[Start of section]

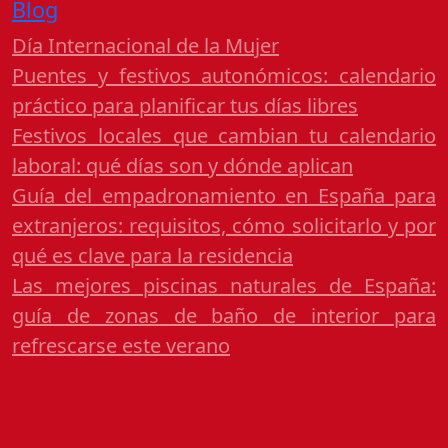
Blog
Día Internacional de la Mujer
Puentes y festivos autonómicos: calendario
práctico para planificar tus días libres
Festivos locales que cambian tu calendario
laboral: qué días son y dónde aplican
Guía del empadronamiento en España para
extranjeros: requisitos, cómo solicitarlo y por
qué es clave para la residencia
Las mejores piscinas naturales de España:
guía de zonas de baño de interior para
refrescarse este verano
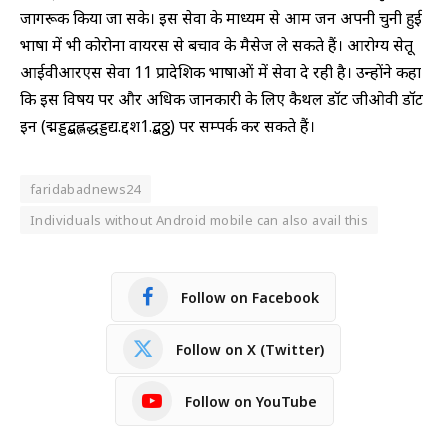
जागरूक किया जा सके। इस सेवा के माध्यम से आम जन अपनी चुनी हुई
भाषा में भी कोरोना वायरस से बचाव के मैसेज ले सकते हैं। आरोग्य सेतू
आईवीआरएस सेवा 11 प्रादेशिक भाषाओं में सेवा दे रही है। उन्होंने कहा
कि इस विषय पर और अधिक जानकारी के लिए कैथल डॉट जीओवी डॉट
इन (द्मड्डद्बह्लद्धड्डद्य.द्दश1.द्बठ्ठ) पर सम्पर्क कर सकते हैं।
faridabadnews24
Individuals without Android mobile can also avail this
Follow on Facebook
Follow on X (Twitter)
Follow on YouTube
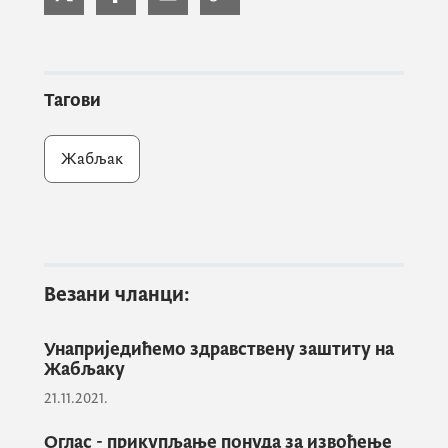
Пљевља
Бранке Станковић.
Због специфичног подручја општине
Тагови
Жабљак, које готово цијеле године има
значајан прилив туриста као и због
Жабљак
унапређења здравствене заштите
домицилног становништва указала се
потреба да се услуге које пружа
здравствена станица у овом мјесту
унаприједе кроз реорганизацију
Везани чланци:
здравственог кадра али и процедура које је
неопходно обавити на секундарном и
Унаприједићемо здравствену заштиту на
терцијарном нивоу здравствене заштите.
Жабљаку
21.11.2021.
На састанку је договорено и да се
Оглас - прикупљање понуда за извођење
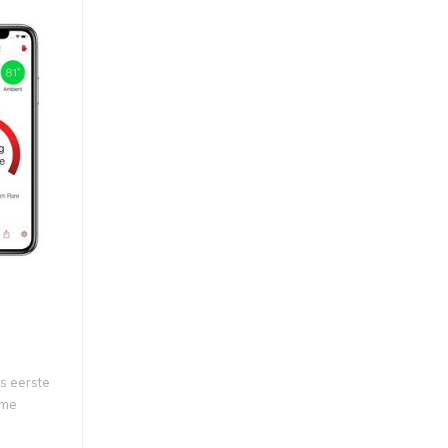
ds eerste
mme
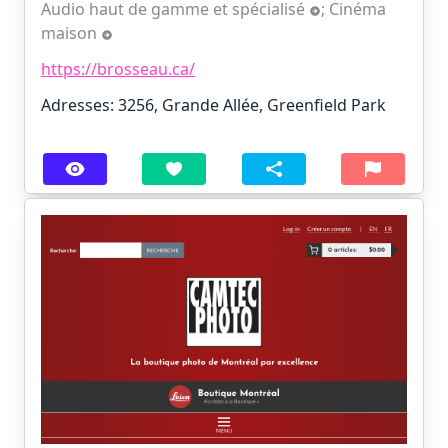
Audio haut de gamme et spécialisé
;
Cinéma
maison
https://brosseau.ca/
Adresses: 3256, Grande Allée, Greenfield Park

[End of section]

Please tally each line in the material above that contains "para", and let the number be your entire reply.

4